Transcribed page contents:
* * * * *
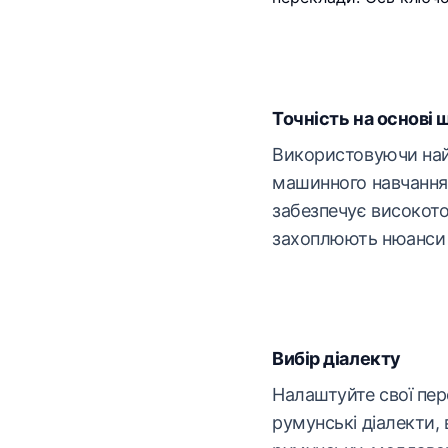
Точність на основі 
Використовуючи най
машинного навчання
забезпечує високото
захоплюють нюанси 
Вибір діалекту
Налаштуйте свої пер
румунські діалекти,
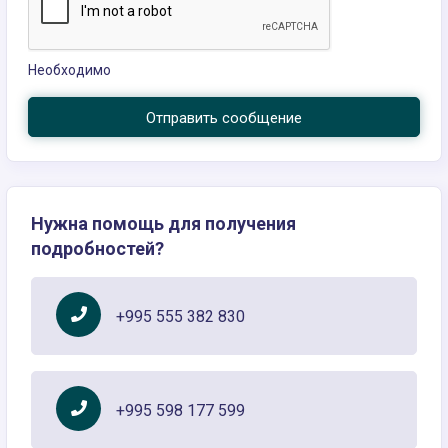
Необходимо
Отправить сообщение
Нужна помощь для получения
подробностей?
+995 555 382 830
+995 598 177 599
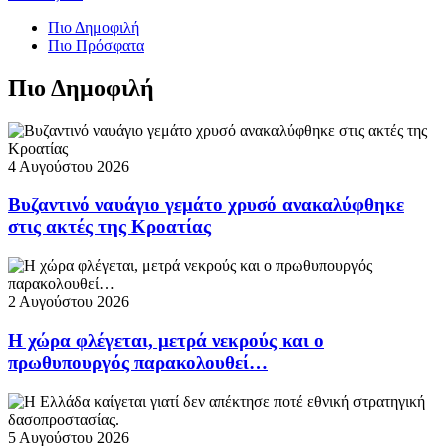
Πιο Δημοφιλή
Πιο Πρόσφατα
Πιο Δημοφιλή
4 Αυγούστου 2026
Βυζαντινό ναυάγιο γεμάτο χρυσό ανακαλύφθηκε
στις ακτές της Κροατίας
2 Αυγούστου 2026
Η χώρα φλέγεται, μετρά νεκρούς και ο
πρωθυπουργός παρακολουθεί…
5 Αυγούστου 2026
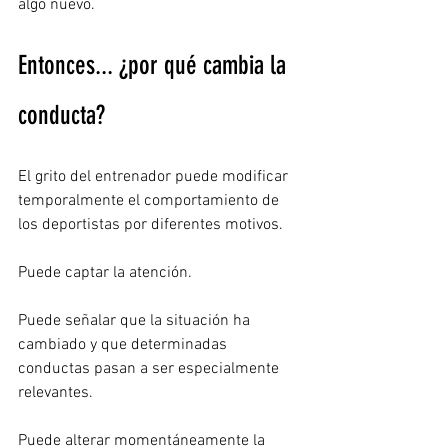
algo nuevo.
Entonces... ¿por qué cambia la 
conducta?
El grito del entrenador puede modificar 
temporalmente el comportamiento de 
los deportistas por diferentes motivos.
Puede captar la atención.
Puede señalar que la situación ha 
cambiado y que determinadas 
conductas pasan a ser especialmente 
relevantes.
Puede alterar momentáneamente la 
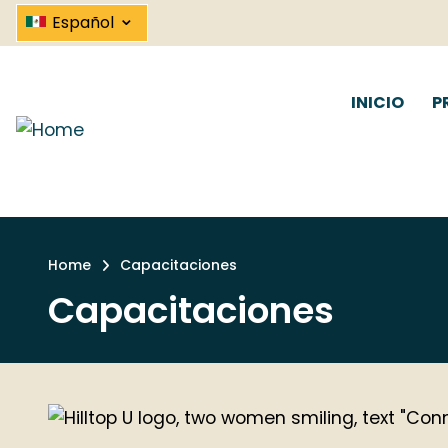
Skip
⌄
Español
to
main
content
INICIO
P
Home
Capacitaciones
Breadcrumb
Capacitaciones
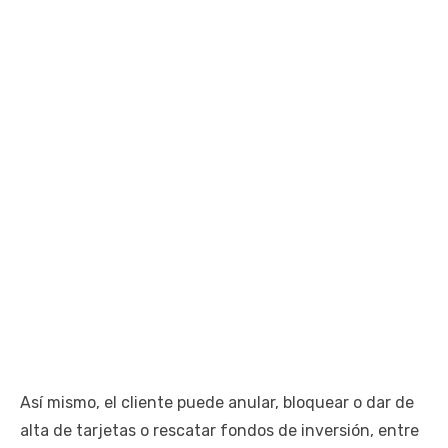
Así mismo, el cliente puede anular, bloquear o dar de
alta de tarjetas o rescatar fondos de inversión, entre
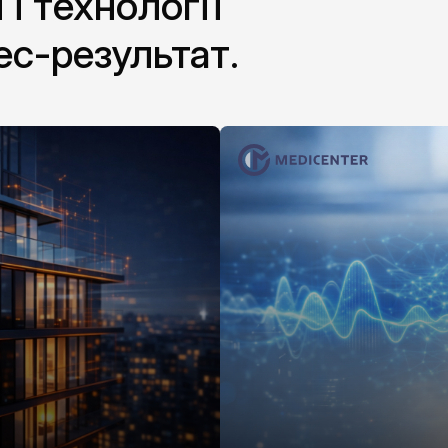
 і технології
ес-результат.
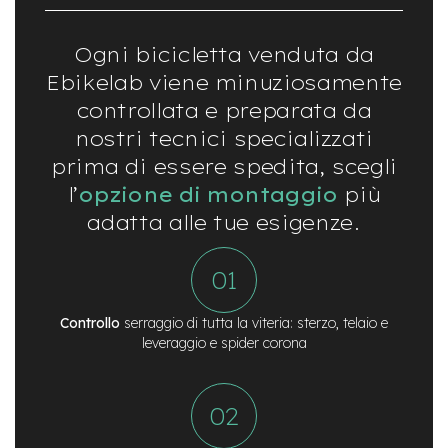
v
o
l
Ogni bicicletta venduta da
i
Ebikelab viene minuziosamente
M
controllata e preparata da
o
t
nostri tecnici specializzati
o
prima di essere spedita, scegli
r
e
l’
opzione di montaggio
più
c
adatta alle tue esigenze.
e
n
t
r
a
l
Controllo
serraggio di tutta la viteria: sterzo, telaio e
e
leveraggio e spider corona
M
o
t
o
r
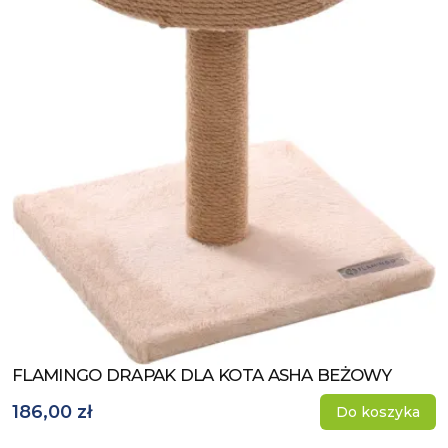
FLAMINGO DRAPAK DLA KOTA ASHA BEŻOWY
Zobacz produkt
186,00 zł
Do koszyka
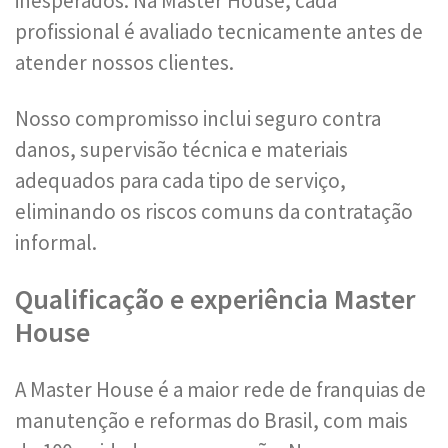
inesperados. Na Master House, cada
profissional é avaliado tecnicamente antes de
atender nossos clientes.
Nosso compromisso inclui seguro contra
danos, supervisão técnica e materiais
adequados para cada tipo de serviço,
eliminando os riscos comuns da contratação
informal.
Qualificação e experiência Master
House
A Master House é a maior rede de franquias de
manutenção e reformas do Brasil, com mais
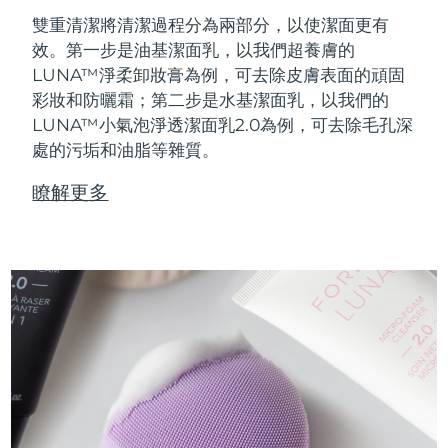
雙重清潔將清潔過程分為兩部分，以使潔面更有
效。第一步是油基潔面乳，以我們超養膚的
LUNA™淨柔卸妝膏為例，可去除皮膚表面的頑固
彩妝和防曬霜；第二步是水基潔面乳，以我們的
LUNA™小氣泡淨透潔面乳2.0為例，可去除毛孔深
處的污垢和油脂等雜質。
瞭解更多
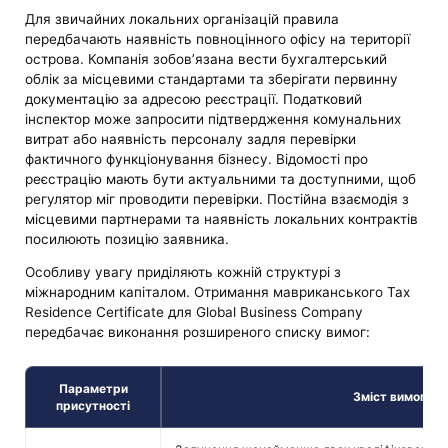
Для звичайних локальних організацій правила
передбачають наявність повноцінного офісу на території
острова. Компанія зобов’язана вести бухгалтерський
облік за місцевими стандартами та зберігати первинну
документацію за адресою реєстрації. Податковий
інспектор може запросити підтвердження комунальних
витрат або наявність персоналу задля перевірки
фактичного функціонування бізнесу. Відомості про
реєстрацію мають бути актуальними та доступними, щоб
регулятор міг проводити перевірки. Постійна взаємодія з
місцевими партнерами та наявність локальних контрактів
посилюють позицію заявника.
Особливу увагу приділяють кожній структурі з
міжнародним капіталом. Отримання мавриканського Tax
Residence Certificate для Global Business Company
передбачає виконання розширеного списку вимог:
Параметри
Зміст вимоги
присутності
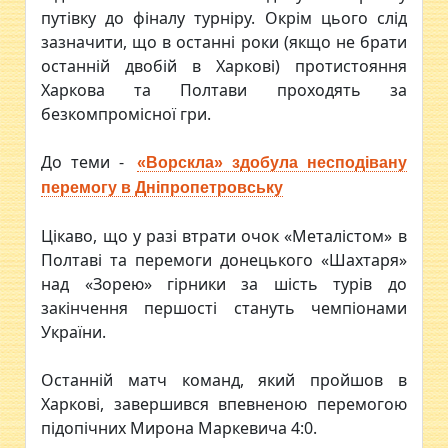
путівку до фіналу турніру. Окрім цього слід
зазначити, що в останні роки (якщо не брати
останній двобій в Харкові) протистояння
Харкова та Полтави проходять за
безкомпромісної гри.
До теми -
«Ворскла» здобула несподівану
перемогу в Дніпропетровську
Цікаво, що у разі втрати очок «Металістом» в
Полтаві та перемоги донецького «Шахтаря»
над «Зорею» гірники за шість турів до
закінчення першості стануть чемпіонами
України.
Останній матч команд, який пройшов в
Харкові, завершився впевненою перемогою
підопічних Мирона Маркевича 4:0.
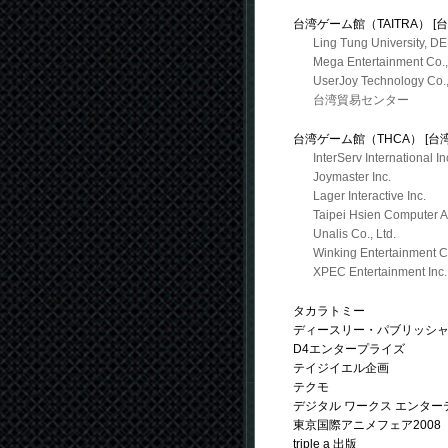
台湾ゲーム館（TAITRA） [台
Ling Tung University, DE
Mega Entertainment Co.,
UserJoy Technology Co.,
台湾貿易センター
台湾ゲーム館（THCA） [台湾
InterServ International In
Joymaster Inc.
Lager Interactive Inc.
Taipei Hsien Computer A
Unalis Co., Ltd.
Winking Entertainment C
XPEC Entertainment Inc.
タカラトミー
ディースリー・パブリッシ
D4エンタープライズ
テイジイエル企画
テクモ
デジタル ワークス エンタ
東京国際アニメフェア2008
triple a 出版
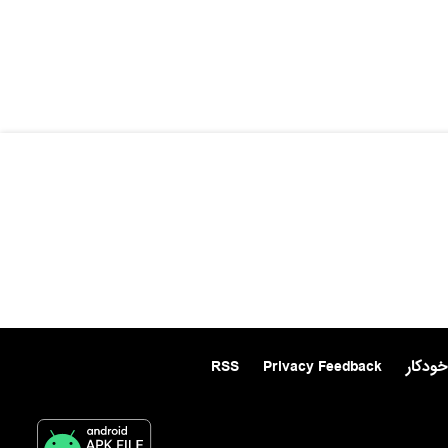
خودکار
Privacy Feedback
RSS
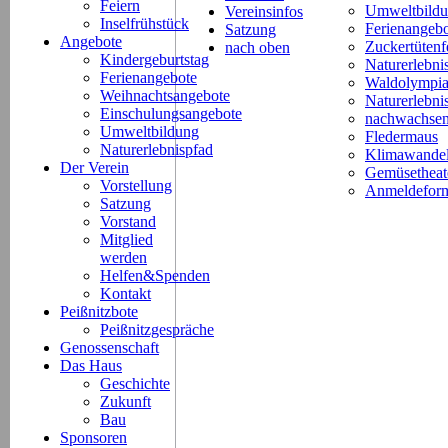
Feiern
Umweltbild
Vereinsinfos
Inselfrühstück
Ferienangeb
Satzung
Angebote
Zuckertütenf
nach oben
Kindergeburtstag
Naturerlebni
Ferienangebote
Waldolympi
Weihnachtsangebote
Naturerlebn
Einschulungsangebote
nachwachsen
Umweltbildung
Fledermaus
Naturerlebnispfad
Klimawande
Der Verein
Gemüsetheat
Vorstellung
Anmeldeform
Satzung
Vorstand
Mitglied
werden
Helfen&Spenden
Kontakt
Peißnitzbote
Peißnitzgespräche
Genossenschaft
Das Haus
Geschichte
Zukunft
Bau
Sponsoren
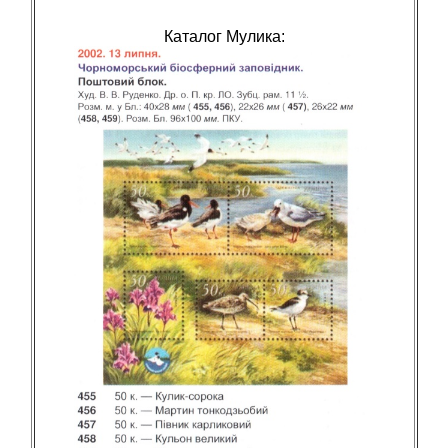
Каталог Мулика:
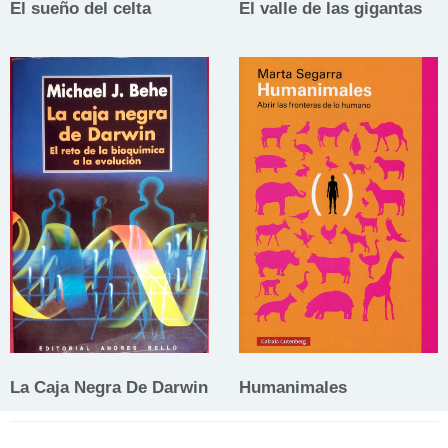
El sueño del celta
El valle de las gigantas
La Caja Negra De Darwin
Humanimales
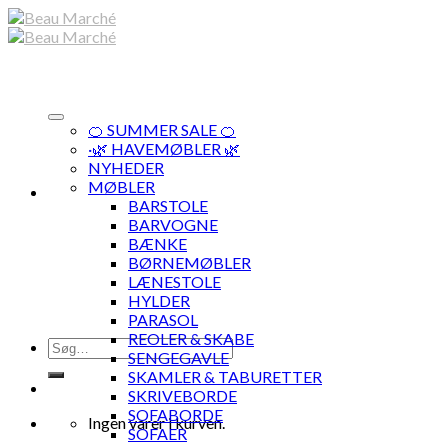
Skip
to
content
🍊 SUMMER SALE 🍊
·🌿 HAVEMØBLER 🌿
NYHEDER
MØBLER
BARSTOLE
BARVOGNE
BÆNKE
BØRNEMØBLER
LÆNESTOLE
HYLDER
PARASOL
REOLER & SKABE
Søg
SENGEGAVLE
efter:
SKAMLER & TABURETTER
SKRIVEBORDE
SOFABORDE
Ingen varer i kurven.
SOFAER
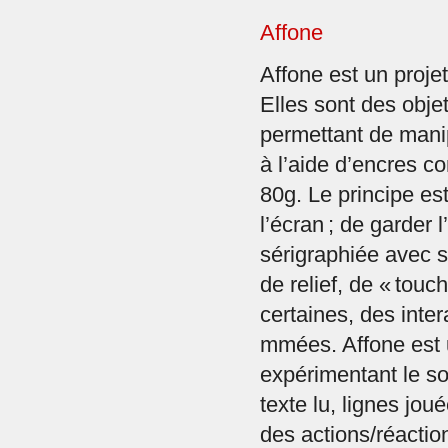
Affone
Affone est un projet
Elles sont des obje
permettant de mani
à l’aide d’encres c
80g. Le principe es
l’écran ; de garder 
sérigraphiée avec 
de relief, de « touch
certaines, des inte
mmées. Affone est u
expérimentant le so
texte lu, lignes jo
des actions/réaction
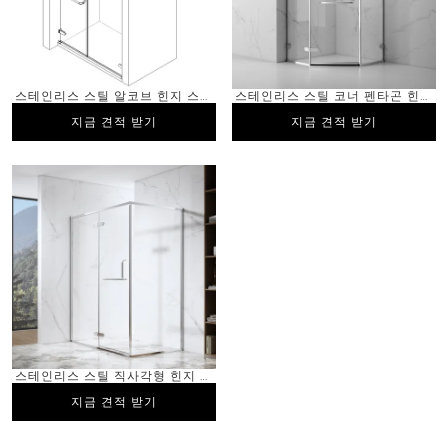
스테인리스 스틸 알코브 힌지 스윙
스테인리스 스틸 코너 펜타곤 힌지
강화 유리 샤워 인클로저 PVD 코
스윙 강화 유리 샤워 인클로저
지금 견적 받기
지금 견적 받기
지금 견적 받기
지금 견적 받기
팅
PVD 코팅
스테인리스 스틸 직사각형 힌지 스
윙 강화 유리 샤워실 인클로저
지금 견적 받기
지금 견적 받기
PVD 코팅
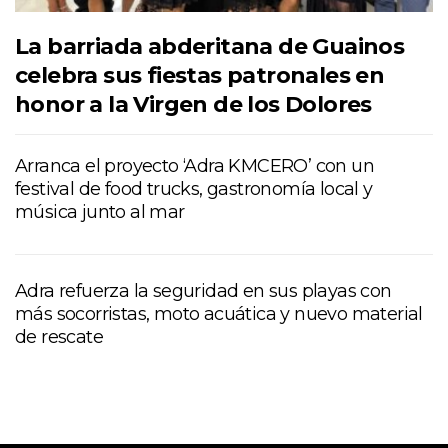
La barriada abderitana de Guainos
celebra sus fiestas patronales en
honor a la Virgen de los Dolores
Arranca el proyecto ‘Adra KMCERO’ con un
festival de food trucks, gastronomía local y
música junto al mar
Adra refuerza la seguridad en sus playas con
más socorristas, moto acuática y nuevo material
de rescate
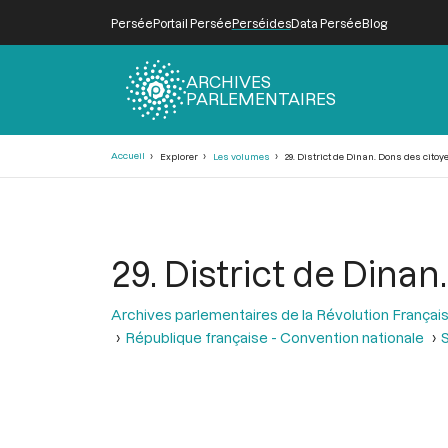
Persée
Portail Persée
Perséides
Data Persée
Blog
ARCHIVES
PARLEMENTAIRES
Fil
Accueil
Explorer
Les volumes
29. District de Dinan. Dons des citoy
d'Ariane
29. District de Dina
Archives parlementaires de la Révolution Françai
République française - Convention nationale
S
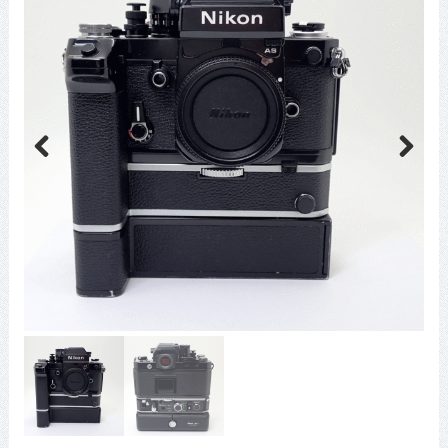
Previous
Next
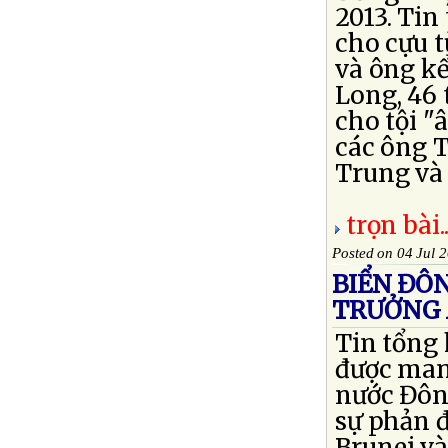
2013. Tin
cho cựu t
và ông kể
Long, 46 
cho tội "
các ông 
Trung và 
trọn bài..
Posted on 04 Jul 
BIỂN ĐÔ
TRƯỞNG 
Tin tổng 
được mang
nước Đôn
sự phản 
Brunei và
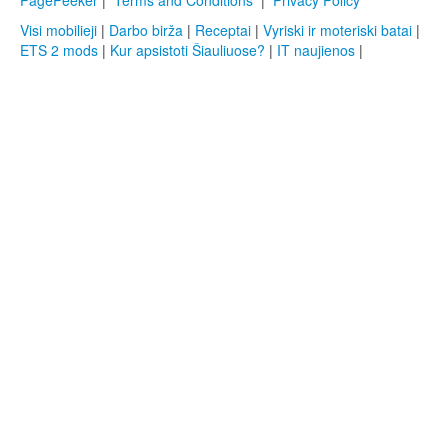
PagePeeker
|
Terms and Conditions
|
Privacy Policy
Visi mobilieji
|
Darbo birža
|
Receptai
|
Vyriski ir moteriski batai
|
ETS 2 mods
|
Kur apsistoti Šiauliuose?
|
IT naujienos
|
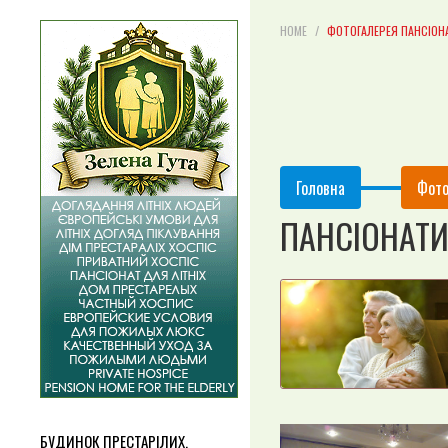
HOME
ФОТОГАЛЕРЕЯ ПАНСІОНАТ
Головна
Фото
ПАНСІОНАТИ 
БУДИНОК ПРЕСТАРІЛИХ,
* * * * *
Return nothing but the lines running from the start of the data to the line with "4 Αυγούστου 2026", please, both ends included and no pictures.

Точність на основі 
Використовуючи най
машинного навчання
забезпечує високото
захоплюють нюанси 
Вибір діалекту
Налаштуйте свої пер
румунські діалекти,
Необходимо
Отправить сообщение
Нужна помощь для получения
подробностей?
+995 555 382 830
+995 598 177 599
Πιο Δημοφιλή
Πιο Πρόσφατα
Πιο Δημοφιλή
4 Αυγούστου 2026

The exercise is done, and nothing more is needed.